Many people are afraid by the direct coupling of the speaker to the tubes, but you also find this on most of solid-state amps, and nobody fears though !
It is correct that most (I would say all contemporary) solid state amps don't have output transformers, but generally speaking, the voltages involved in solid state amps are low, and there is no reasonable failure of a SS amp that is going to put lethal voltages on the speaker terminals (or any place else that a user may come in contact with).
Even very high power SS amps have rail voltages at most around half of the line voltage, and these usually contain speaker protection circuitry that protect not only speakers -- but also listeners -- should there be a failure.
Even without speaker protection circuitry (or assuming multiple failures), comparing a 1000W professional stage amplifier to a 10W amp (or pre-amp) is not really fair. In a fair comparison, there is no SS 10W amp that is going to present significant voltage on the output terminals under any reasonable/imaginable failure modes.
That said, There are safe and unsafe Tube OTL designs.
OTL Tube amps that essentially just substitute a capacitor for the OPT (speaker connection on the plate side, conventional power configuration), are unsafe. Capacitors very often (I'll even say usually) fail shorted (or very leaky). Classic OTL designs seldom employed speaker protection.

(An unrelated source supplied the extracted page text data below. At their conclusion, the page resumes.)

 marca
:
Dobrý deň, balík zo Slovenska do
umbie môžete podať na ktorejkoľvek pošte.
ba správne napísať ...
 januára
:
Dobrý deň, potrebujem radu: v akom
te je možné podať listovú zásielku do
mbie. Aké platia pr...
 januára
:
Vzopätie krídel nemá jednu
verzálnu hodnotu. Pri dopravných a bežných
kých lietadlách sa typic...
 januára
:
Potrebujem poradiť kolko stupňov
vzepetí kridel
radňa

This means that a
single and common failure puts lethal voltages on the speaker terminals/speaker wires, etc. This is by definition (not by what I say) -- unsafe.
There are safe (or safer) OTL designs.
--- If the speakers (outputs) are connected to the cathode side (again, other things being of a conventional design), a single failure that would put High Voltage on the speaker terminal is unlikely. Most failures would either short out the power supply, blow the fuse, or just make the tube stop conducting (open).

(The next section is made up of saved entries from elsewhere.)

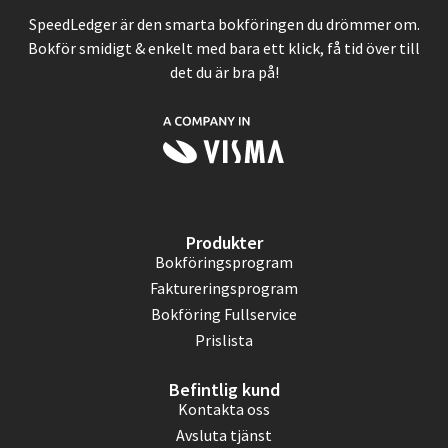
SpeedLedger är den smarta bokföringen du drömmer om.
Bokför smidigt & enkelt med bara ett klick, få tid över till
det du är bra på!
Produkter
Bokföringsprogram
Faktureringsprogram
Bokföring Fullservice
Prislista
Befintlig kund
Kontakta oss
Avsluta tjänst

-- If the speakers are connected to the anode, but the cathode is run at a large negative voltage. Failure modes are similar to above. Given a safe PS design, these
can be relatively safe.
-- Dual rail designs are a combination of the above, and work similarly to a modern SS amp. The speaker terminals are kept near 0 volts without an output coupling capacitor, and there is no single point failure that could allow high voltages on the speaker terminals (for more than an instant). These are again -- pretty much as safe to the user as a SS amp. I believe the amps shown in the previous post work this way.
--- There are also low-voltage tube designs that would not employ high voltages at all. These would be pre-amps, headphone amps, or very low power designs. (Tube car radios? and yes, there were tube hearing aids.)

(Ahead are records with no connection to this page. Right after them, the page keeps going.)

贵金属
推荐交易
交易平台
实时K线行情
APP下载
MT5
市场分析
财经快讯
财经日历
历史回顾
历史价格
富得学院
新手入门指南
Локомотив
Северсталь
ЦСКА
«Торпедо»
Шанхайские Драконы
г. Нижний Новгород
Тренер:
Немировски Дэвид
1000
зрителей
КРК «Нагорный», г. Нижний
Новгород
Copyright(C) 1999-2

In case anyone is wondering: Conventional tube amps (with Output Transformers) also have only a single component between the Plate Supply voltage and the speaker terminals -- this component, of course, being the Output transformer itself. So what's different than amps that do the same thing with a capacitor? After all, transformers
can and do fail shorted.
If a short develops in a transformer, most failures will also result (one way or another) in a short to ground. With the secondary (negative speaker connection) referenced to ground, and the transformer core/mounting firmly attached to the chassis, a failure that would present HV on the secondary without something else happening that shuts down the HV is very unlikely.
is it true that OTL adds the least amount of "tube color" to sound?
The Output transformer is just as critical to the sound of a Tube Amplifier as the specific tubes used or the rest of the design. An OTL amp is going to sound different than a conventional (with OPT) tube amplifier. An OTL design will still have softer clipping than a SS amp, and perhaps the "pleasant distortion" qualities of a tube amp, as opposed to "harsh distortion" of a SS amp.